Imperium kontratakuje: Rosja pokazała swoją najnowszą ekonomiczną „broń”!
1 sierpnia br. Rosja wcieliła w życie prawo, na mocy którego cyfrowy rubel został ustanowiony nową formą środka płatniczego w tym kraju.
Przypomnijmy, że prezydent Rosji Władimir Putin podpisał ustawę o cyfrowym rublu 24 lipca br. Państwowe władze mają nadzieję, że CBDC uda się wykorzystać do obchodzenia nałożonych przez Zachód sankcji i ratowania krajowej gospodarki.
Rosja i jej „plan B”
– Będziemy mogli korzystać z tej technologii do przeprowadzania rozliczeń z zagranicą i z zagranicznymi firmami. W ten sposób naszym wrogom, w tym Stanom Zjednoczonym, będzie bardzo trudno wpływać na naszą działalność finansową. To duży krok naprzód, zarówno pod względem płatności, jak i możliwości ochrony przed sankcjami – powiedział Anatolij Aksakow, współautor ustawy o cyfrowym rublu.
Rosja ma konkretny plan.

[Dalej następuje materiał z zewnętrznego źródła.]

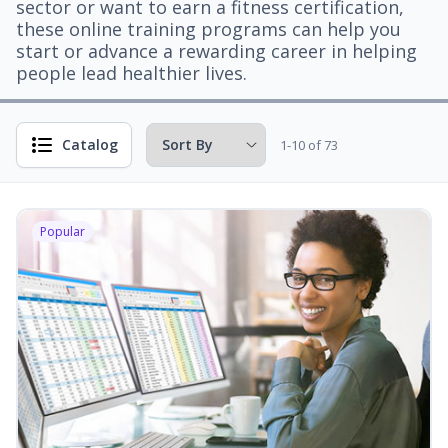
sector or want to earn a fitness certification,
these online training programs can help you
start or advance a rewarding career in helping
people lead healthier lives.
Catalog
1-10 of 73
Popular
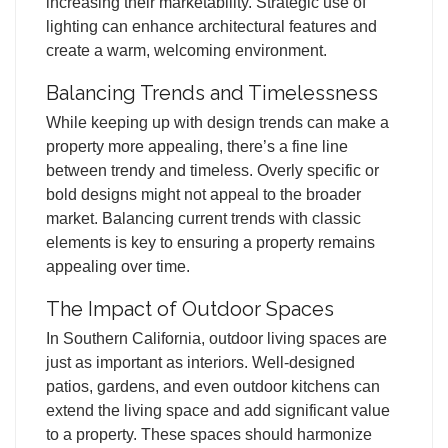
increasing their marketability. Strategic use of
lighting can enhance architectural features and
create a warm, welcoming environment.
Balancing Trends and Timelessness
While keeping up with design trends can make a
property more appealing, there’s a fine line
between trendy and timeless. Overly specific or
bold designs might not appeal to the broader
market. Balancing current trends with classic
elements is key to ensuring a property remains
appealing over time.
The Impact of Outdoor Spaces
In Southern California, outdoor living spaces are
just as important as interiors. Well-designed
patios, gardens, and even outdoor kitchens can
extend the living space and add significant value
to a property. These spaces should harmonize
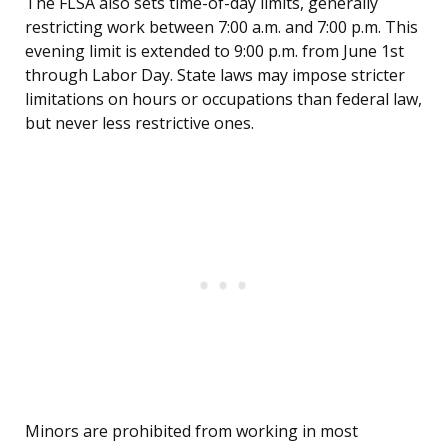
The FLSA also sets time-of-day limits, generally
restricting work between 7:00 a.m. and 7:00 p.m. This
evening limit is extended to 9:00 p.m. from June 1st
through Labor Day. State laws may impose stricter
limitations on hours or occupations than federal law,
but never less restrictive ones.
Minors are prohibited from working in most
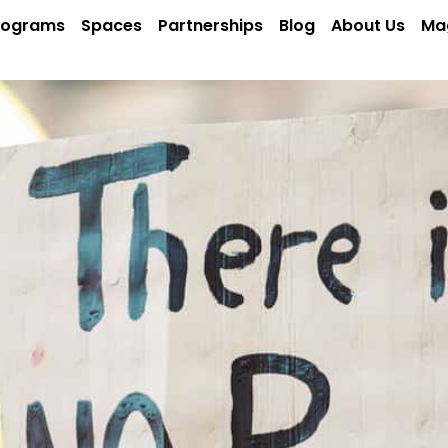
rograms
Spaces
Partnerships
Blog
About Us
Ma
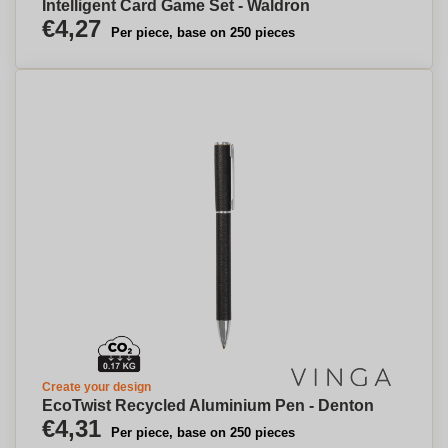
Intelligent Card Game Set - Waldron
€4,27
Per piece, base on 250 pieces
Create your design
EcoTwist Recycled Aluminium Pen - Denton
€4,31
Per piece, base on 250 pieces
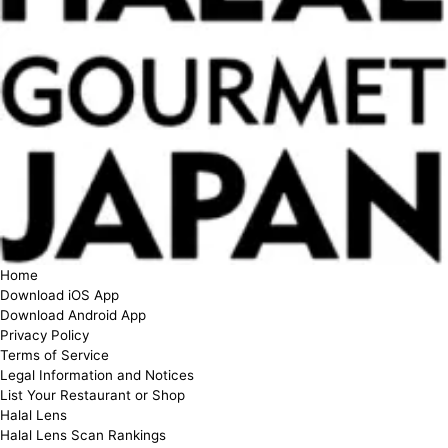
Home
Download iOS App
Download Android App
Privacy Policy
Terms of Service
Legal Information and Notices
List Your Restaurant or Shop
Halal Lens
Halal Lens Scan Rankings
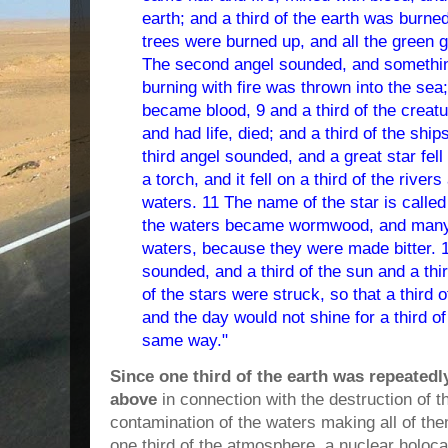
earth; and a third of the earth was burned
trees were burned up, and all the green
The second angel sounded, and somethin
burning with fire was thrown into the sea;
became blood,
9 and a third of the creat
and had life, died; and a third of the sh
third angel sounded, and a great star fel
a torch, and it fell on a third of the river
waters.
11 The name of the star is calle
the waters became wormwood, and many
waters, because they were made bitter.
sounded, and a third of the sun and a thi
of the stars were struck, so that a third
and the day would not shine for a third of 
same way."
Since one third of the earth was repeated
above
in connection with the destruction of t
contamination of the waters making all of th
one third of the atmosphere, a nuclear holo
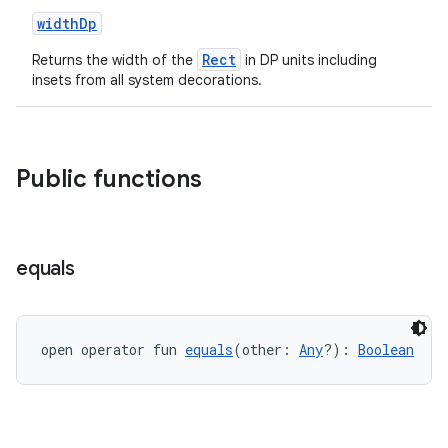
widthDp
wable
Rect
Returns the width of the
in DP units including
insets from all system decorations.
Public functions
equals
y
ger
open operator fun 
equals
(other: 
Any
?): 
Boolean
ary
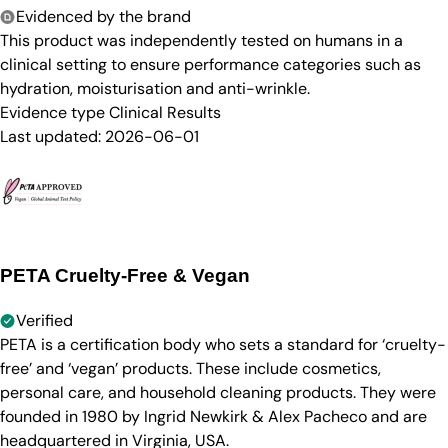
Evidenced by the brand
This product was independently tested on humans in a
clinical setting to ensure performance categories such as
hydration, moisturisation and anti-wrinkle.
Evidence type
Clinical Results
Last updated:
2026-06-01
PETA Cruelty-Free & Vegan
Verified
PETA is a certification body who sets a standard for ‘cruelty-
free’ and ‘vegan’ products. These include cosmetics,
personal care, and household cleaning products. They were
founded in 1980 by Ingrid Newkirk & Alex Pacheco and are
headquartered in Virginia, USA.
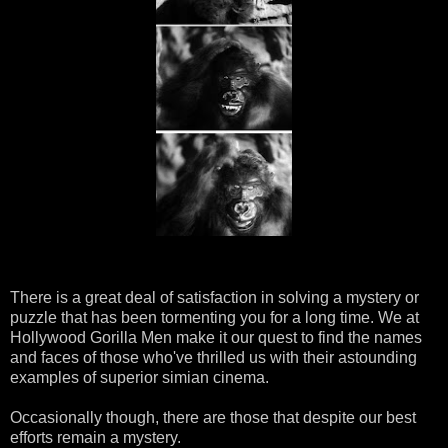
There is a great deal of
satisfaction
in solving a mystery or
puzzle that has been tormenting you for a long time. We at
Hollywood Gorilla Men make it our quest to find the names
and faces of those who've thrilled us with their astounding
examples of superior simian cinema.
Occasionally
though, there are those that despite our best
efforts remain a mystery.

Wiadomo już, że od 2025 r. dokonywane za pomocą CBDC transakcje między przedsiębiorstwami będą kosztować 15 rubli (równowartość 0,16 dolara) każda, podczas gdy klienci indywidualni zapłacą 0,3 proc. całkowitej kwoty transakcji przy przelewach na rachunki komercyjne i 0,2 proc. przy płatnościach za usługi cywilne.

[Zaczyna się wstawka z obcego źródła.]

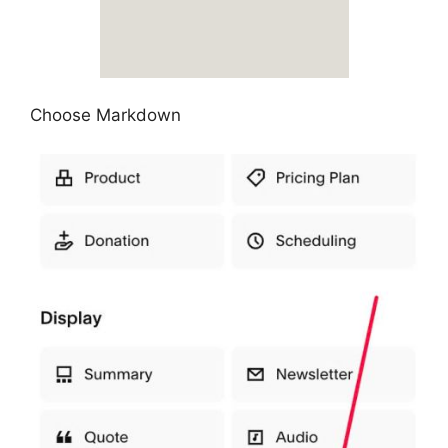
Choose Markdown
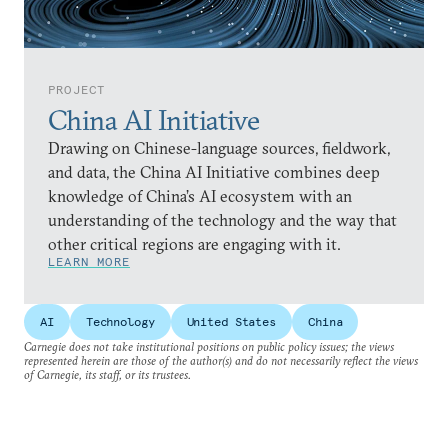
PROJECT
China AI Initiative
Drawing on Chinese-language sources, fieldwork,
and data, the China AI Initiative combines deep
knowledge of China’s AI ecosystem with an
understanding of the technology and the way that
other critical regions are engaging with it.
LEARN MORE
AI
Technology
United States
China
Carnegie does not take institutional positions on public policy issues; the views
represented herein are those of the author(s) and do not necessarily reflect the views
of Carnegie, its staff, or its trustees.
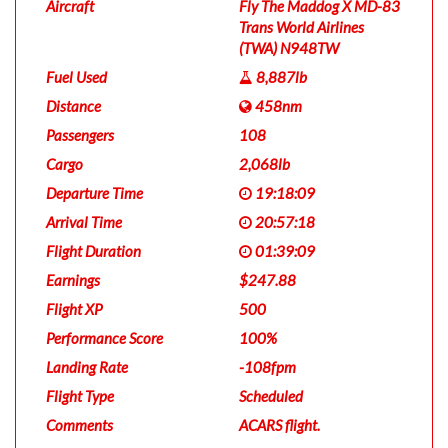
Aircraft
Fly The Maddog X MD-83
Trans World Airlines
(TWA) N948TW
Fuel Used
8,887lb
Distance
458nm
Passengers
108
Cargo
2,068lb
Departure Time
19:18:09
Arrival Time
20:57:18
Flight Duration
01:39:09
Earnings
$247.88
Flight XP
500
Performance Score
100%
Landing Rate
-108fpm
Flight Type
Scheduled
Comments
ACARS flight.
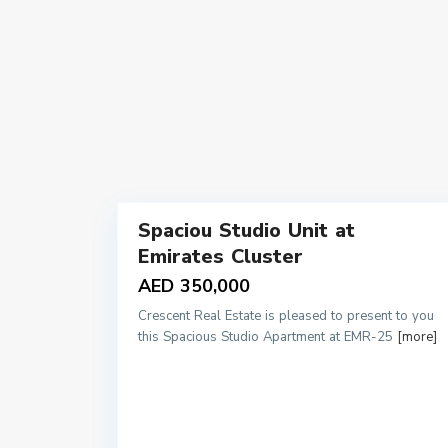
9
Spaciou Studio Unit at
Sales
Emirates Cluster
AED 350,000
Crescent Real Estate is pleased to present to you
this Spacious Studio Apartment at EMR-25
[more]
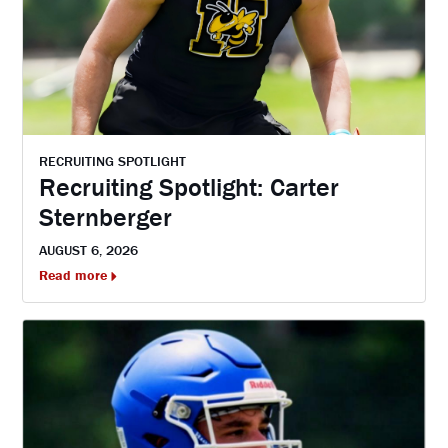
RECRUITING SPOTLIGHT
Recruiting Spotlight: Carter
Sternberger
AUGUST 6, 2026
Read more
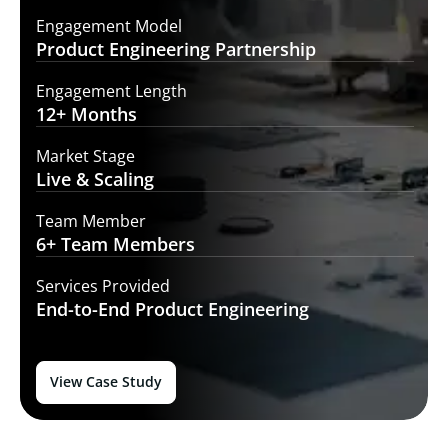
Engagement Model
Product Engineering
Partnership
Engagement Length
12+
Months
Market Stage
Live
& Scaling
Team Member
6+ Team
Members
Services Provided
End-to-End
Product Engineering
View Case Study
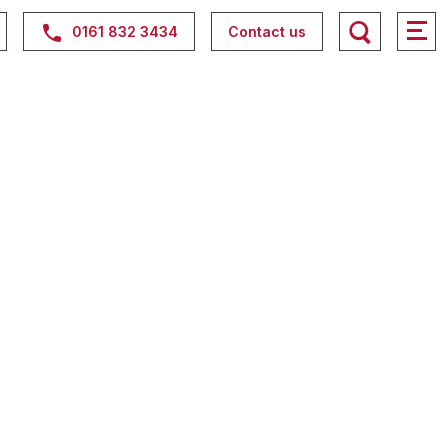
0161 832 3434
Contact us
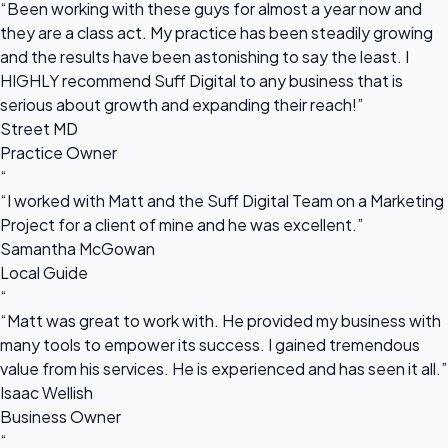
“Been working with these guys for almost a year now and
they are a class act. My practice has been steadily growing
and the results have been astonishing to say the least. I
HIGHLY recommend Suff Digital to any business that is
serious about growth and expanding their reach!”
Street MD
Practice Owner
“
“I worked with Matt and the Suff Digital Team on a Marketing
Project for a client of mine and he was excellent.”
Samantha McGowan
Local Guide
“
“Matt was great to work with. He provided my business with
many tools to empower its success. I gained tremendous
value from his services. He is experienced and has seen it all.”
Isaac Wellish
Business Owner
“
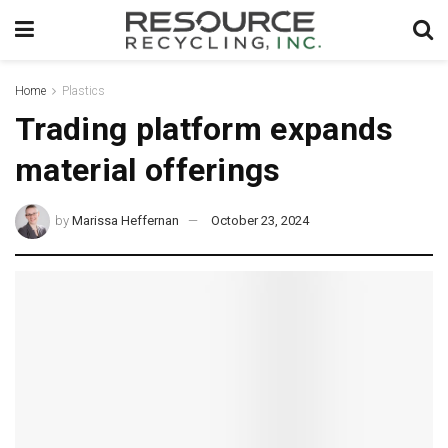
Home
Plastics
Trading platform expands
material offerings
by
Marissa Heffernan
October 23, 2024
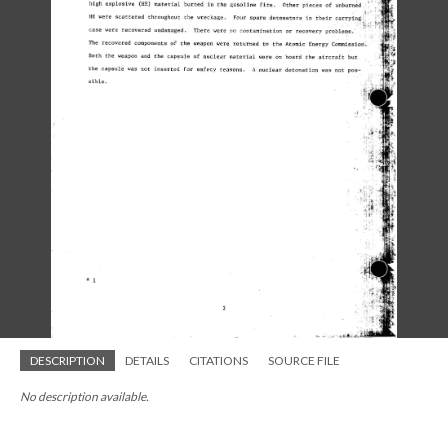
DESCRIPTION
DETAILS
CITATIONS
SOURCE FILE
No description available.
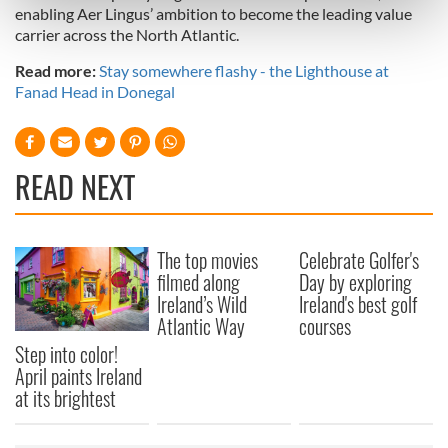
Find out more about how your personal data is processed
enabling Aer Lingus’ ambition to become the leading value
and set your preferences in the
details section
.
carrier across the North Atlantic.
Read more:
Stay somewhere flashy - the Lighthouse at
We use cookies to personalise content and ads, to
Fanad Head in Donegal
provide social media features and to analyse our traffic.
We also share information about your use of our site with
our social media, advertising and analytics partners who
READ NEXT
may combine it with other information that you’ve
provided to them or that they’ve collected from your use
of their services.
The top movies
Celebrate Golfer's
filmed along
Day by exploring
Ireland’s Wild
Ireland's best golf
Atlantic Way
courses
Step into color!
April paints Ireland
at its brightest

Głównym operatorem infrastruktury cyfrowego rubla będzie Bank Rosji. Jak poinformowała jego gubernator Elwira Nabiullina, rosyjscy obywatele nie będą zmuszani do korzystania z CBDC – cyfrowa waluta będzie funkcjonowała równolegle z tradycyjnymi rublami oraz płatnościami bezgotówkowymi.

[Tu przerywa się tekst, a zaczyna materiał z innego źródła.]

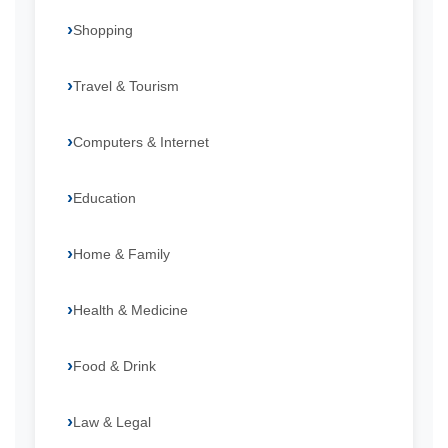
Shopping
Travel & Tourism
Computers & Internet
Education
Home & Family
Health & Medicine
Food & Drink
Law & Legal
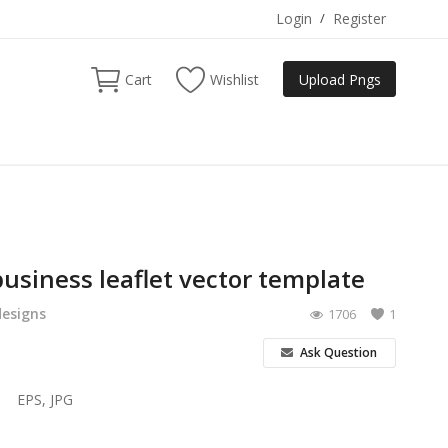
Login
/
Register
Cart
Wishlist
Upload Pngs
usiness leaflet vector template
designs
1706
1
Ask Question
EPS, JPG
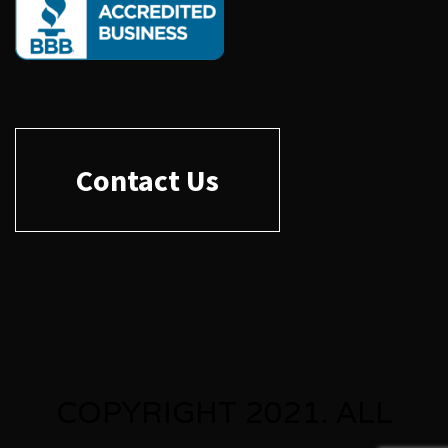
Contact Us
COPYRIGHT 2021. ALL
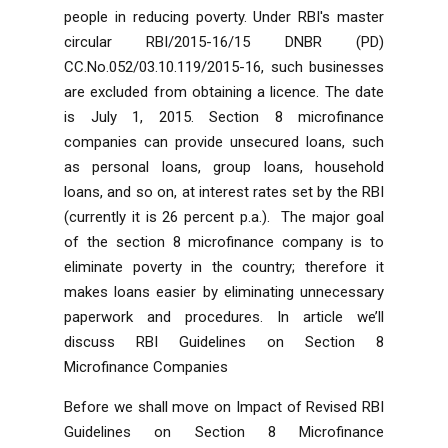
people in reducing poverty. Under RBI's master
circular RBI/2015-16/15 DNBR (PD)
CC.No.052/03.10.119/2015-16, such businesses
are excluded from obtaining a licence. The date
is July 1, 2015. Section 8 microfinance
companies can provide unsecured loans, such
as personal loans, group loans, household
loans, and so on, at interest rates set by the RBI
(currently it is 26 percent p.a.). The major goal
of the section 8 microfinance company is to
eliminate poverty in the country; therefore it
makes loans easier by eliminating unnecessary
paperwork and procedures. In article we’ll
discuss RBI Guidelines on Section 8
Microfinance Companies
Before we shall move on
Impact of Revised RBI
Guidelines on Section 8 Microfinance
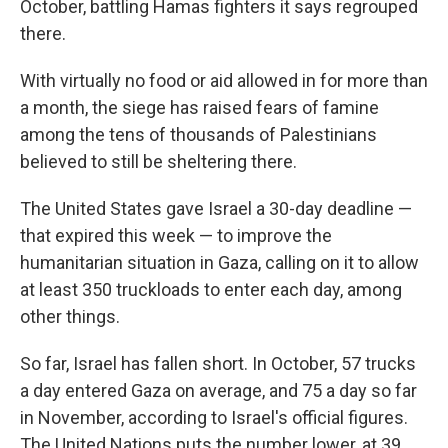
October, battling Hamas fighters it says regrouped
there.
With virtually no food or aid allowed in for more than
a month, the siege has raised fears of famine
among the tens of thousands of Palestinians
believed to still be sheltering there.
The United States gave Israel a 30-day deadline —
that expired this week — to improve the
humanitarian situation in Gaza, calling on it to allow
at least 350 truckloads to enter each day, among
other things.
So far, Israel has fallen short. In October, 57 trucks
a day entered Gaza on average, and 75 a day so far
in November, according to Israel's official figures.
The United Nations puts the number lower, at 39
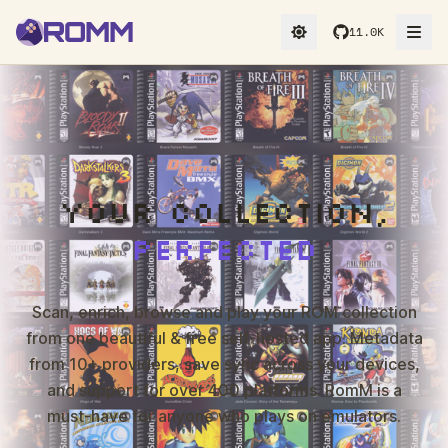
11.0K
YOUR COLLECTION,
PERFECTED
Scan, enrich, browse and play your ROM collection
from one beautiful & free self-hosted app. Metadata
from 10+ providers, save sync across your devices,
and support for over 400 platforms. RomM is a
must-have for anyone who plays on emulators.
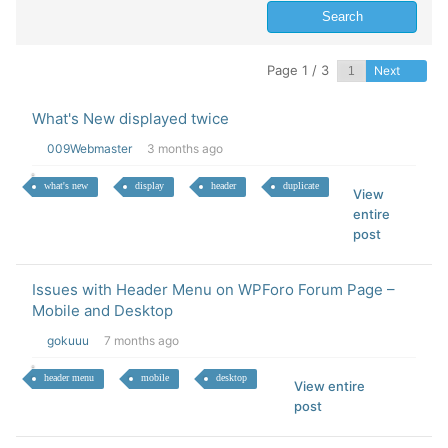
Page 1 / 3
Next
What's New displayed twice
009Webmaster
3 months ago
what's new
display
header
duplicate
View
entire
post
Issues with Header Menu on WPForo Forum Page –
Mobile and Desktop
gokuuu
7 months ago
header menu
mobile
desktop
View entire
post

Zobacz też: Rząd „bierze się” za kolejne firmy. Co tym razem czeka franczyzobiorców?
CBDC i wielkie nadzieje
Obecnie cyfrowy rubel jest testowany przez rosyjskie banki i instytucje (łącznie jest ich trzynaście).
Według zastępcy gubernatora Banku Rosji Olgi Skorobogatowej, podmiot ten nie spodziewa się masowego przyjęcia cyfrowego rubla w kraju przed 2025 lub nawet 2027 rokiem. Jak podkreśliła urzędniczka, wiele zależy od banków i ich gotowości do przyjęcia niezbędnej infrastruktury, ponieważ banki prywatne ułatwiłyby cyfrowe transakcje rublowe w swoich standardowych aplikacjach, a cały proces pośrednictwa banku centralnego byłby mniej lub bardziej niewidoczny dla klienta końcowego.
Opisany powyżej plan mimo wszystko wygląda optymistycznie w kontekście globalnym. Według niedawnego raportu PwC, do 2030 r. może w przestrzeni publicznej funkcjonowac tylko około 24 CBDC.